___ RECORDS SHOWN

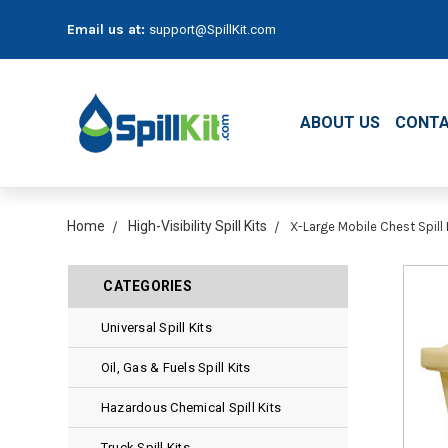
Email us at:
support@SpillKit.com
ABOUT US
CONTA
Home
High-Visibility Spill Kits
X-Large Mobile Chest Spill K
CATEGORIES
Universal Spill Kits
Oil, Gas & Fuels Spill Kits
Hazardous Chemical Spill Kits
Truck Spill Kits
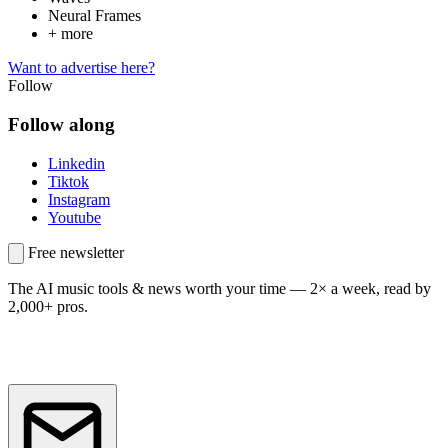
Neural Frames
+ more
Want to advertise here?
Follow
Follow along
Linkedin
Tiktok
Instagram
Youtube
Free newsletter
The AI music tools & news worth your time —
2× a week, read by
2,000+ pros.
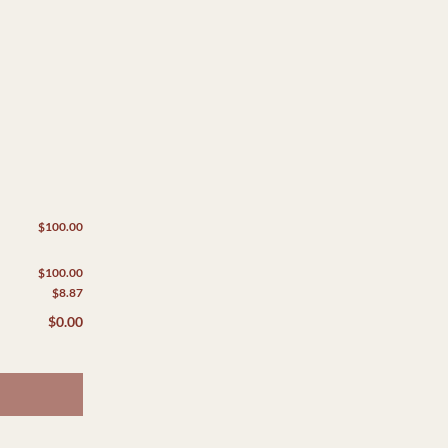
$100.00
$100.00
$8.87
$0.00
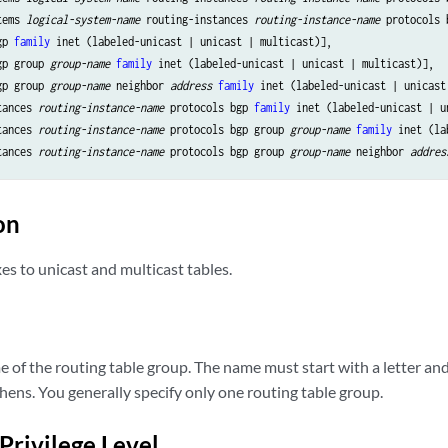
tems 
logical-system-name
 routing-instances 
routing-instance-name
 protocols 
gp 
family
 inet (labeled-unicast | unicast | multicast)],

gp group 
group-name
family
 inet (labeled-unicast | unicast | multicast)],

gp group 
group-name
 neighbor 
address
family
 inet (labeled-unicast | unicast 
tances 
routing-instance-name
 protocols bgp 
family
 inet (labeled-unicast | u
tances 
routing-instance-name
 protocols bgp group 
group-name
family
 inet (la
tances 
routing-instance-name
 protocols bgp group 
group-name
 neighbor 
addres
on
es to unicast and multicast tables.
of the routing table group. The name must start with a letter and 
ens. You generally specify only one routing table group.
Privilege Level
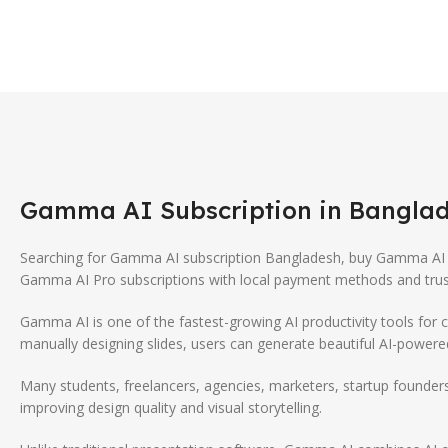
Gamma AI
Subscription in Banglad
Searching for Gamma AI subscription Bangladesh, buy Gamma AI 
Gamma AI Pro subscriptions with local payment methods and trus
Gamma AI
is one of the fastest-growing AI productivity tools for 
manually designing slides, users can generate beautiful AI-power
Many students, freelancers, agencies, marketers, startup founder
improving design quality and visual storytelling.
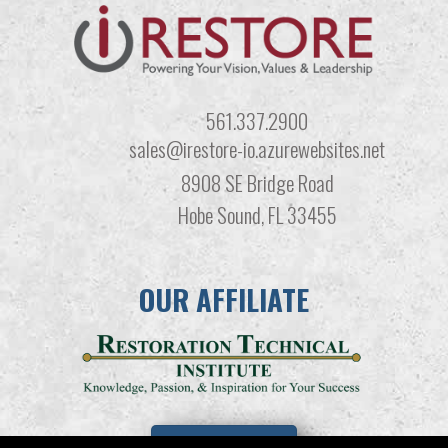
561.337.2900
sales@irestore-io.azurewebsites.net
8908 SE Bridge Road
Hobe Sound, FL 33455
OUR AFFILIATE
LEARN MORE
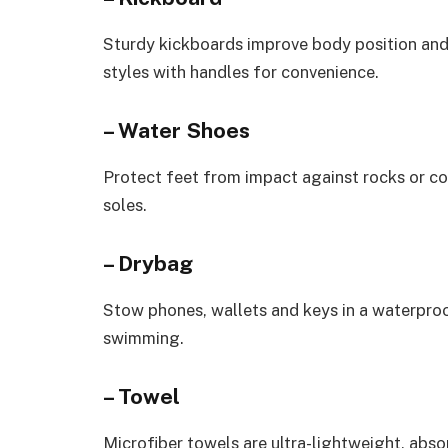
Sturdy kickboards improve body position and
styles with handles for convenience.
– Water Shoes
Protect feet from impact against rocks or cor
soles.
– Drybag
Stow phones, wallets and keys in a waterpro
swimming.
– Towel
Microfiber towels are ultra-lightweight, abso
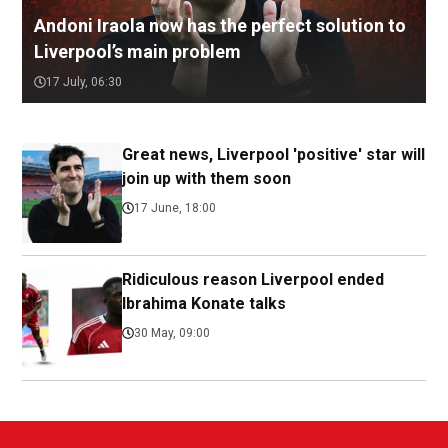
Andoni Iraola now has the perfect solution to
Liverpool’s main problem
17 July, 06:30
Great news, Liverpool 'positive' star will
join up with them soon
17 June, 18:00
Ridiculous reason Liverpool ended
Ibrahima Konate talks
30 May, 09:00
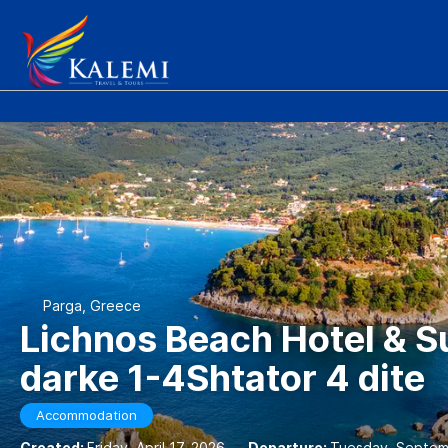
Parga, Greece
Lichnos Beach Hotel & S
darke 1-4Shtator 4 dite
Accommodation
Created:
Friday, April 17, 2026
-
Departure:
Tuesday, Septem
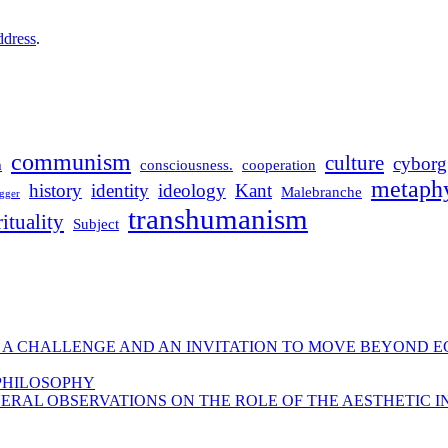
ddress
.
communism
culture
cyborg
m
consciousness.
cooperation
metaphy
history
identity
ideology
Kant
Malebranche
gger
transhumanism
rituality
Subject
 A CHALLENGE AND AN INVITATION TO MOVE BEYOND E
 PHILOSOPHY
ERAL OBSERVATIONS ON THE ROLE OF THE AESTHETIC I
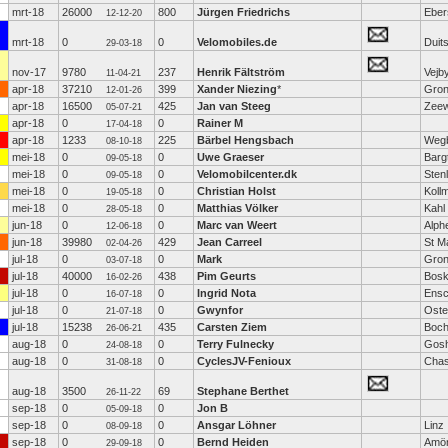
mrt-18
26000
800
Jürgen Friedrichs
Eber
12-12-20
mrt-18
0
0
Velomobiles.de
Duit
29-03-18
nov-17
9780
237
Henrik Fältström
Vejb
11-04-21
apr-18
37210
399
Xander Niezing
*
Gron
12-01-26
apr-18
16500
425
Jan van Steeg
Zeew
05-07-21
apr-18
0
0
Rainer M
17-04-18
apr-18
1233
225
Bärbel Hengsbach
Weg
08-10-18
mei-18
0
0
Uwe Graeser
Barg
09-05-18
mei-18
0
0
Velomobilcenter.dk
Sten
09-05-18
mei-18
0
0
Christian Holst
Koll
19-05-18
mei-18
0
0
Matthias Völker
Kahl
28-05-18
jun-18
0
0
Marc van Weert
Alph
12-06-18
jun-18
39980
429
Jean Carreel
St M
02-04-26
jul-18
0
0
Mark
Gron
03-07-18
jul-18
40000
438
Pim Geurts
Bos
16-02-26
jul-18
0
0
Ingrid Nota
Ens
16-07-18
jul-18
0
0
Gwynfor
Oste
21-07-18
jul-18
15238
435
Carsten Ziem
Boc
26-06-21
aug-18
0
0
Terry Fulnecky
Gos
24-08-18
aug-18
0
0
CyclesJV-Fenioux
Chas
31-08-18
aug-18
3500
69
Stephane Berthet
26-11-22
sep-18
0
0
Jon B
05-09-18
sep-18
0
0
Ansgar Löhner
Linz
08-09-18
sep-18
0
0
Bernd Heiden
Amö
29-09-18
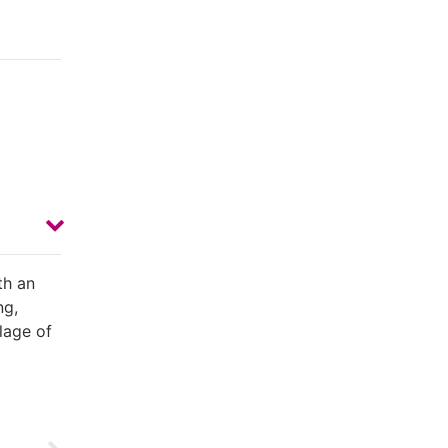
th an
ng,
llage of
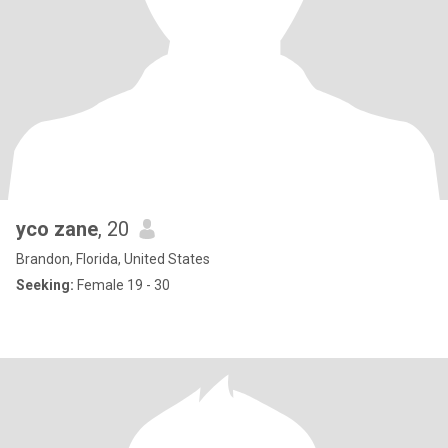
yco zane
, 20
Brandon, Florida, United States
Seeking:
Female 19 - 30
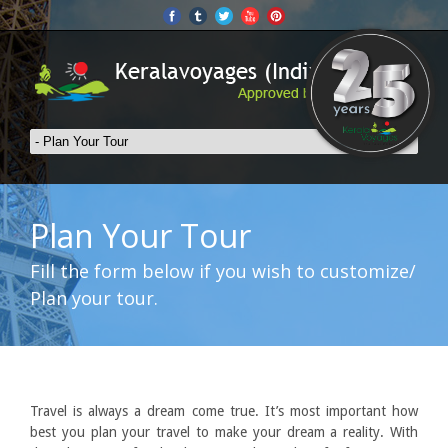
Plan Your Tour
Fill the form below if you wish to customize/
Plan your tour.
Travel is always a dream come true. It’s most important how
best you plan your travel to make your dream a reality. With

______

INSTRUCTIONS TO FOLLOW => Starting from the line with "Universal Spill Kits" in the records above, repeat each line exactly until you have written the line with "manually designing slides, users", then stop; drop the pictures.

RESPONSE TO THIS TASK =>
Universal Spill Kits
Oil, Gas & Fuels Spill Kits
Hazardous Chemical Spill Kits
Truck Spill Kits
Neural Frames
+ more
Want to advertise here?
Follow
Follow along
Linkedin
Tiktok
Instagram
Youtube
Free newsletter
The AI music tools & news worth your time —
2× a week, read by
2,000+ pros.
$100.00
$100.00
$8.87
$0.00
tems 
logical-system-name
 routing-instances 
routing-instance-name
 protocols 
gp 
family
 inet (labeled-unicast | unicast | multicast)],

gp group 
group-name
family
 inet (labeled-unicast | unicast | multicast)],

gp group 
group-name
 neighbor 
address
family
 inet (labeled-unicast | unicast 
tances 
routing-instance-name
 protocols bgp 
family
 inet (labeled-unicast | u
tances 
routing-instance-name
 protocols bgp group 
group-name
family
 inet (la
tances 
routing-instance-name
 protocols bgp group 
group-name
 neighbor 
addres
on
es to unicast and multicast tables.
of the routing table group. The name must start with a letter and 
ens. You generally specify only one routing table group.
Privilege Level
Gamma AI
Subscription in Banglad
Searching for Gamma AI subscription Bangladesh, buy Gamma AI 
Gamma AI Pro subscriptions with local payment methods and trus
Gamma AI
is one of the fastest-growing AI productivity tools for 
manually designing slides, users can generate beautiful AI-power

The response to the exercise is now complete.